I was a bear in a previous life and the only time I had trouble hibernating was when the winter was especially warm.

As for sleeping, well my other half snores so loud that …

Oh, sorry, are you talking about computers? I agree with you JK, I only switch them off when necessary. If I have to restart them I just go and make a cup of tea.


My 1GB/1.2GHz sub-notebook requires over three minutes to fully wake up from sleep mode. In addition, Vista can become twitchy after waking up — hardware buttons stop working properly, fingerprint scanner software hangs up the processor, etc. As a result, I usually idle the computer in low power state instead of putting it to sleep.

Tasks such as checking calendar availability or recording contact information require instant-on capability. I want my mobile computer to wake up as quickly and dependably as a mobile phone. There is significant opportunity for improvement.
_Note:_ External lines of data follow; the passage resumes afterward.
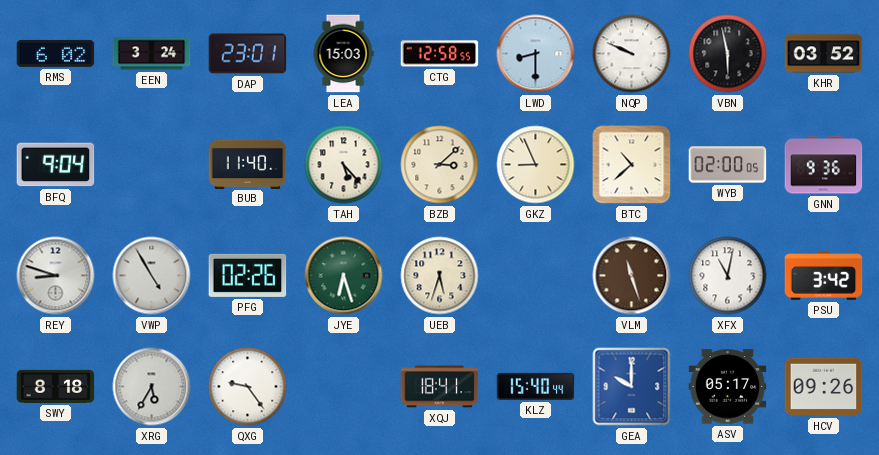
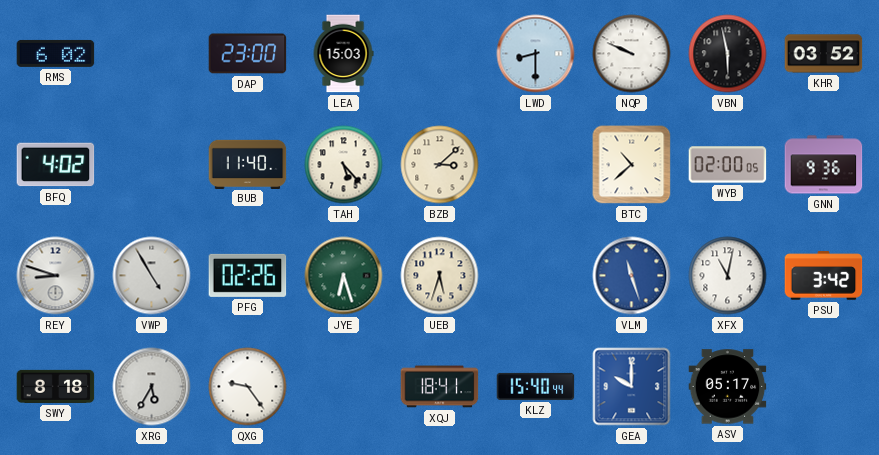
EEN: 3:24 -> none
DAP: 23:01 -> 23:00
CTG: 12:58 -> none
BFQ: 9:04 -> 4:02
GKZ: 8:56 -> none
VLM dial: brown -> blue
HCV: 09:26 -> none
The boot time is really needless information to me. I put all my machines to sleep and they all wake up in a matter of seconds. I cant imagine the point of a mobile pc like if i had to wait more than 10 seconds to be able to see my desktop on the fly.

Kevin C. Tofel

Sleep saves your current computing environment into RAM memory which requires a very small power draw. While it will use your battery in this state, the advantage is: it goes into sleep in a few seconds typically and wakes up quickly as well.

Hibernate saves the current computing state to the hard drive, which takes longer to do. It also takes longer to resume…a minute or two in some cases. The benefit over sleep: it uses no battery juice.


For us tech challenged guys… Just what are the meaningful differences between Sleep and Hibernate? eg… When would you use one vs. the other? How does it affect power usage?

Kevin C. Tofel

I’m a sleeper too. The only time I EVER use hibernate is if I don’t think my battery has enough juice to stay in sleep mode for a few hours, which is very rare. I’ll go weeks and weeks without choosing to reboot a PC, pending any required shutdowns for an update.


Spot on, James. I’ve also wondered why boot time matters much in mobile devices. Like you, I rarely shutdown or reboot my laptops and UMPCs. Only time I reboot is when Windows update or installed software mandate it. I must be lucky, but all the laptops I’ve had recent years had zero problem in sleep or hibernation. I used to prefer hibernate, but these days I use sleep mode more often since with larger sized RAM becomes standard, hibernation takes too long to complete.

Robert Nelson

Its funny that you bring it up that way, after reading your post I wonder why I was ever one of those “how fast it boots” people.

In fact this was one of my big issues with the gOS on the Cloudbook. I have since installed XP on it, but also rarely if ever actually turn it off, instead just put it to sleep when its not in use.


It all depends on the machine.

For instance, with the Eee PC, the battery drains so much when the device is sleeping, it makes the entire process impractical. Because of this, the fast boot up on the Eee PC is a must. Without it, the Eee PC wouldn’t be nearly as useful as a portable device.

On the flip-side. When I had a Macbook, I never shut the thing down. The deep sleep of a Mac is extremely useful. It’s about as close to an “instant on” computer as you can get, and the battery drain is non-existent.

Ian Dixon

I never shut my machines down, I either sleep or hibernate. If updates force it I will reboot but other than that I don’t, I can’t see the advantage.


Unfortunately sleep and hibernate don’t always work. It’s for those times when Vista decides to reboot your machine or when waking up from hibernation fails that we need good boot time.

Just look at the EEEPC. One of the features people find most impressive is the quick boot time.